Love Language

Developed by Dr. Gary Chapman

Dr Gary Chapman writes about the importance of being able to express love to your significant other in a way that they can understand and value. He calls this type of communicating using the five love languages.

Chapman’s Five Emotional Love Languages are:

  • Words of Affirmation

This is when you say how nice your significant other looks or how great the dinner tasted. These words will also build your mate’s self-image and confidence.

  • Quality Time

Some people believe that being together, doing things together, and focusing on one another is the best way to show love. If this is your partner’s love language, turn off the TV now and then and give one another some undivided attention.

  • Gifts

It is universal in human cultures to give gifts. They don’t have to be expensive to send a powerful message of love. People who forget a birthday or anniversary or who never give gifts to someone who truly enjoys gift giving will find themselves with a person who feels neglected and unloved.

  • Acts of Service

Discovering how you can best do something for your significant other will require time and creativity. These acts of service like vacuuming, hanging a bird feeder, planting a garden, etc., need to be done with joy in order to be perceived as a gift of love.

  • Physical Touch

Sometimes just stroking their significant other’s back, holding hands, or a peck on the cheek will fulfill this need.

How do I determine my own love language?

You can discover your own love language by asking yourself these questions:

  • How do I express love to others?
  • What do I complain about the most?
  • What do I request most often?

To help determine someone’s Language of Love use the following questions as a way of quickly zoning in on their primary language.

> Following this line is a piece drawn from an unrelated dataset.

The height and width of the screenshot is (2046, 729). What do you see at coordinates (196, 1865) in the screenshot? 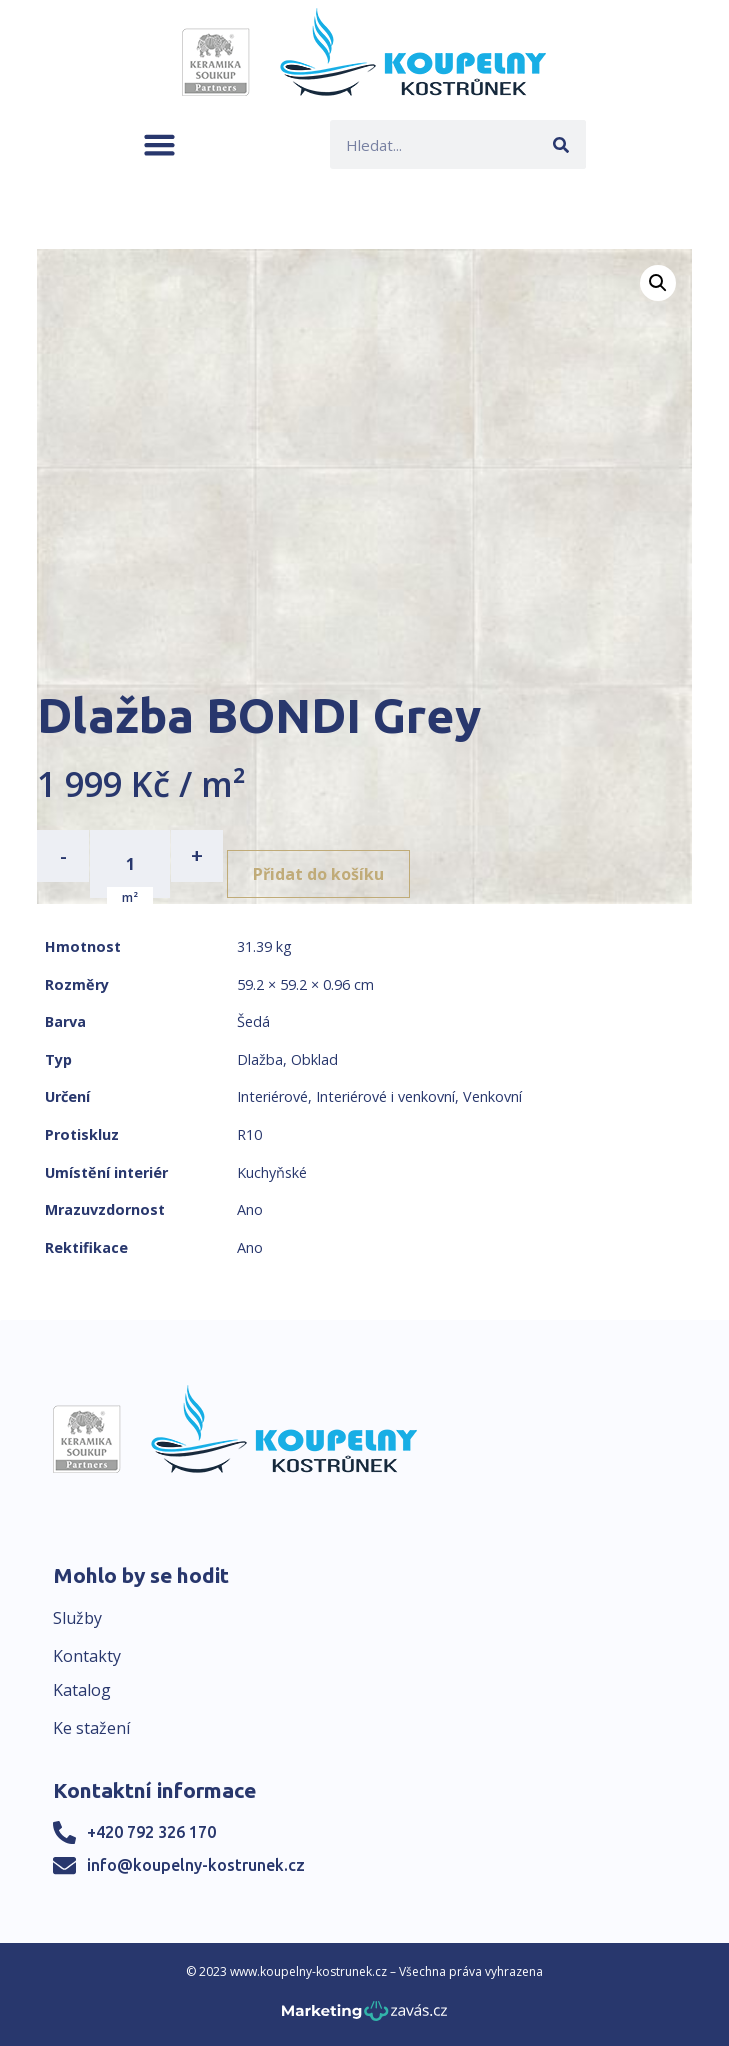
I see `info@koupelny-kostrunek.cz` at bounding box center [196, 1865].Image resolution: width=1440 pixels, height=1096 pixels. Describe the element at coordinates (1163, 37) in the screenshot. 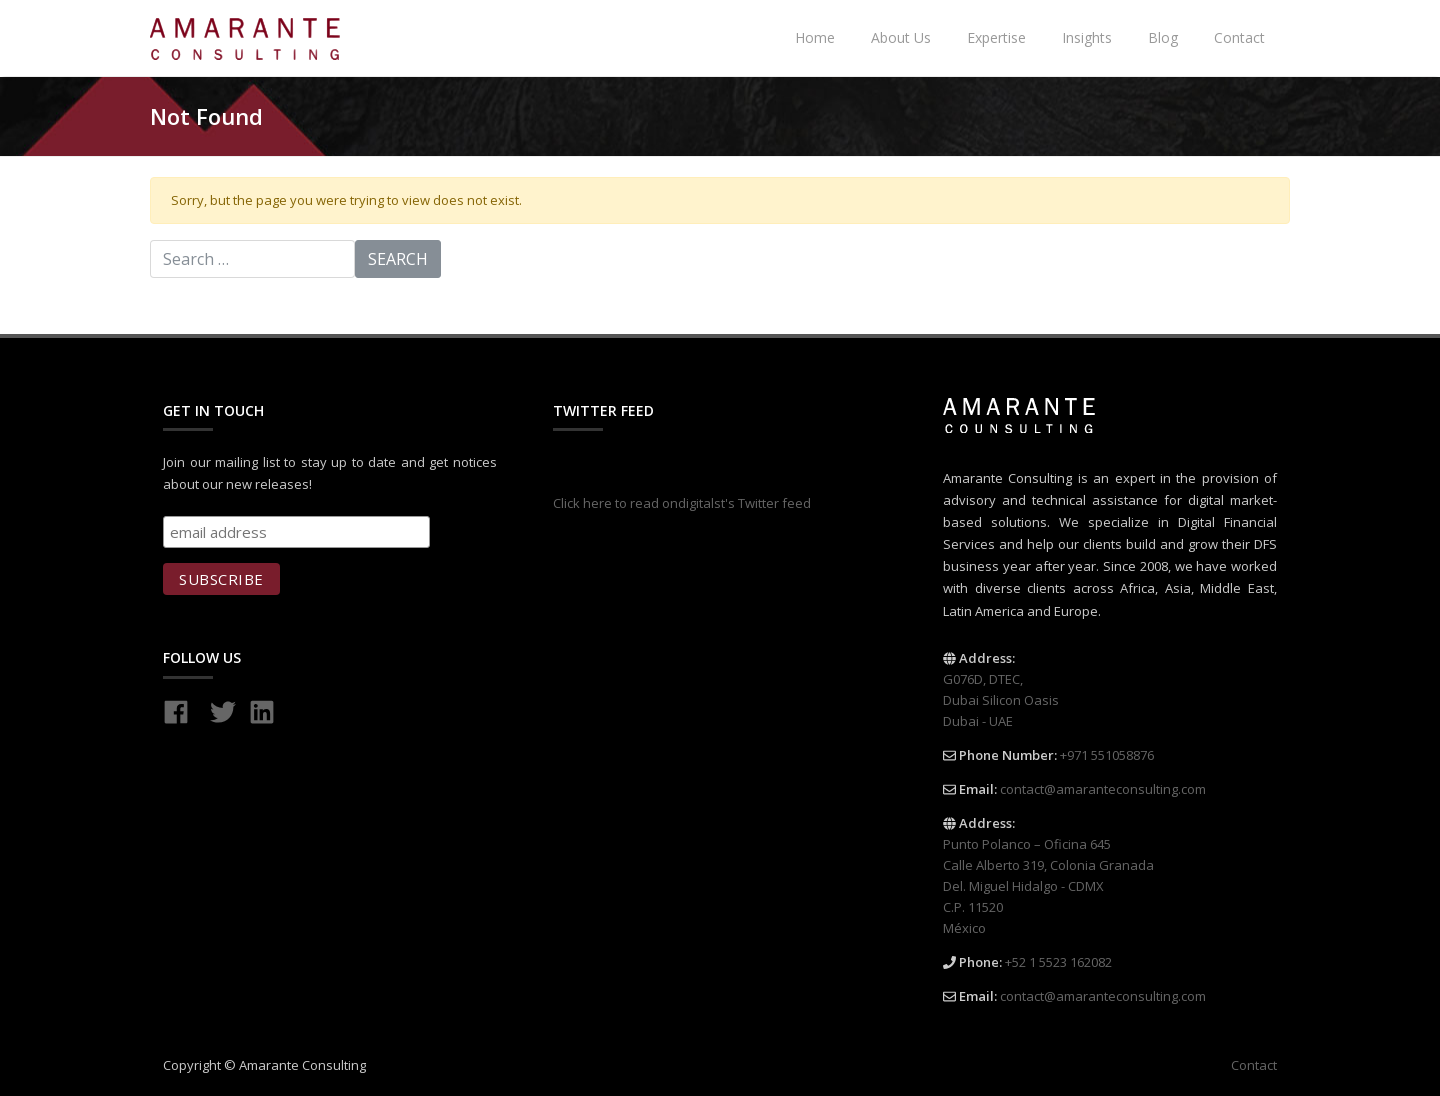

  • I feel especially loved when people express how grateful they are for me and for the simple, everyday things I do.

 

  • I feel especially loved when a person gives me undivided attention and spends time alone with me.

 

  • I feel especially loved by someone who brings me gifts and other tangible expressions of love.

 

  • I feel especially loved when someone pitches in to help me—perhaps, by running errands or taking on my household chores.

 

  • I feel especially loved when a person expresses feelings for me through physical contact.

 

What are Words of Affirmation?

  • Actions don’t always speak louder than words. If this is your love language, unsolicited compliments mean the world to you. Hearing the words I love you are important, hearing the reasons behind that love sends your spirits skyward. Insults can leave you shattered and are not easily forgotten.

 

What does Quality Time mean?

  • In the vernacular of quality time, nothing says I love you like full, undivided attention. Being there for this type of person is critical, but really being there—with the TV off, fork and knife down, and all chores and tasks on standby—makes your significant other feel truly special and loved. Distractions, postponed dates, or the failure to listen can be especially hurtful.

 

What does the Language of Gifts mean?

  • Don’t mistake this love language for materialism. The receiver of gifts thrives on the love, thoughtfulness, and effort behind the gift. If you speak this language, the perfect gift or gesture shows that you are known, you are cared for, and you are prized above whatever was sacrificed to bring the gift to you. A missed birthday, anniversary, or a hasty, thoughtless gift would be disastrous—so would the absence of everyday gestures.

 

What are Acts of Service?

  • Can vacuuming the floors really be an expression of love? Absolutely! Anything you do to ease the burden of responsibilities weighing on an Acts of Service person will speak volumes. The words he or she most wants to hear: “Let me do that for you.” Laziness, broken commitments, and making more work for them tell speakers of this language their feelings don’t matter.

 

What does the Language of Touch mean?

  • This language isn’t all about the bedroom. A person whose primary language is physical touch is, not surprisingly, very touchy. Hugs, pats on the back, holding hands, and thoughtful touches on the arm, shoulder, or face—they can all be ways to show excitement, concern, care, and love. Physical presence and accessibility are crucial, while neglect or abuse can be unforgivable and destructive.